As discussed above the medical profession currently takes a very conservative approach to prescribing dosages of vitamin D. This is partly a result of the adverse experiences with vitamin D toxicity in earlier times and partly because of the paucity of quantitative data regarding the plasma 25OHD levels achieved with various doses in humans. Recent studies on healthy men in Omaha, USA (latitude 41 degrees north) indicate 12.5 μg (500 IU) per day of vitamin D3 is required to prevent the seasonal fall in plasma 25OHD levels. 25 μg (1000 IU) of vitamin D3 per day is required to raise plasma 25OHD levels by 12.5 nmol/L in healthy young men.53 The authors calculated that the steady state input of vitamin D3 required to maintain plasma 25OHD levels is 0.7 nmol/L/μg vitamin D3 per day. This is in close agreement with another value published.7

Conclusions

Knowledge of the physiology and pathology of vitamin D is currently increasing at a rapid rate.
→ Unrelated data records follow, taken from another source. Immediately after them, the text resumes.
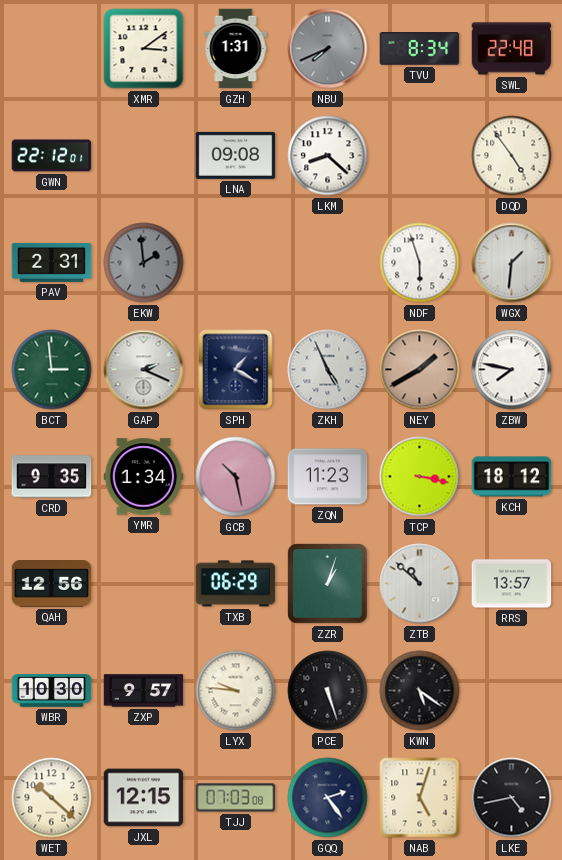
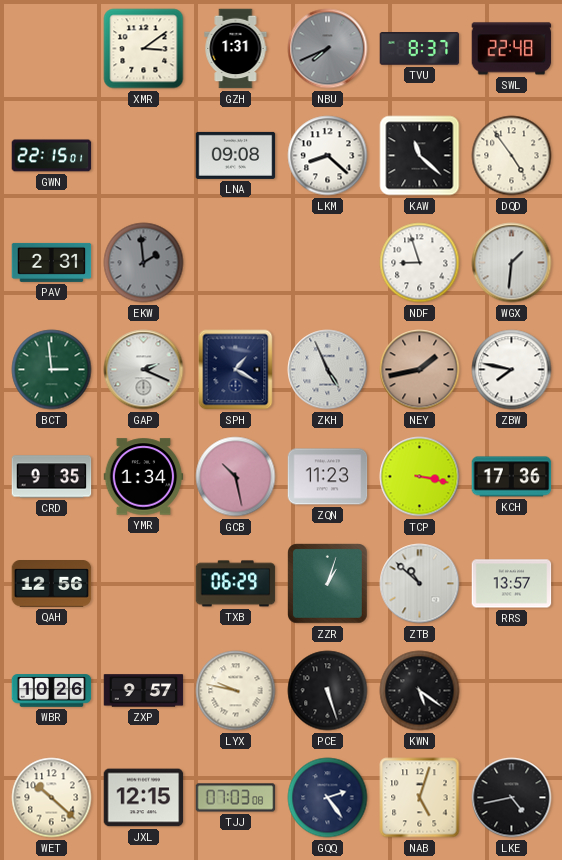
TVU: 8:34 -> 8:37
GWN: 22:12 -> 22:15
KAW: none -> 11:22
NDF: 5:57 -> 8:57
NEY: 1:40 -> 1:43
KCH: 18:12 -> 17:36
WBR: 10:30 -> 10:26
LYX: 9:46 -> 9:47
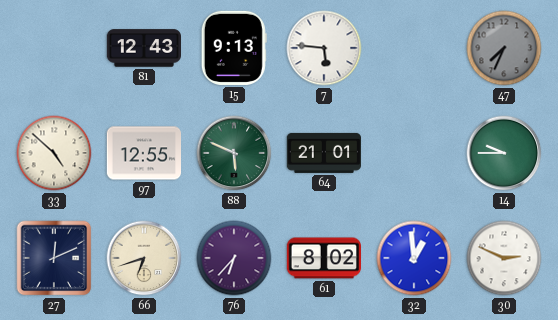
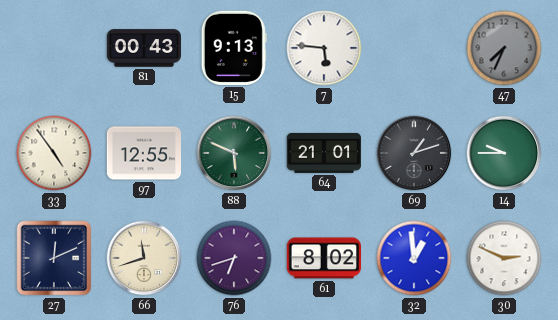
81: 12:43 -> 00:43
33: 4:52 -> 4:54
69: none -> 1:12
66: 6:42 -> 11:42
76: 6:37 -> 6:42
The realisation that vitamin D can act in a paracrine and autocrine manner in addition to its well-described endocrine action opens up considerable opportunities for the development of new understanding of the requirement for an adequate vitamin D status for optimal health. It is encouraging that the relatively simple and cheap practice of maintaining an adequate vitamin D status has the potential to provide health benefits in a number of areas, which afflict an increasing proportion of the population, as well as consume an increasing proportion of the healthcare budget to provide treatment. The reduction of the risk of hip fracture in the elderly is one such area. A high priority of research must be to identify the critical 25OHD values required to maintain a healthy skeleton in the elderly. As well research must determine whether a low vitamin D status influences the development of cancer, whether it increases the absolute risk of cancer or whether it modulates the growth or invasiveness of cancers. Clinical laboratory professionals have a responsibility to improve the precision and accuracy of current 25OHD assays in clinical use. This work will require the collaboration between the profession and instrument and reagent manufacturers. The International Federation of Clinical Chemistry and Laboratory Medicine is in an optimal position to coordinate such a project.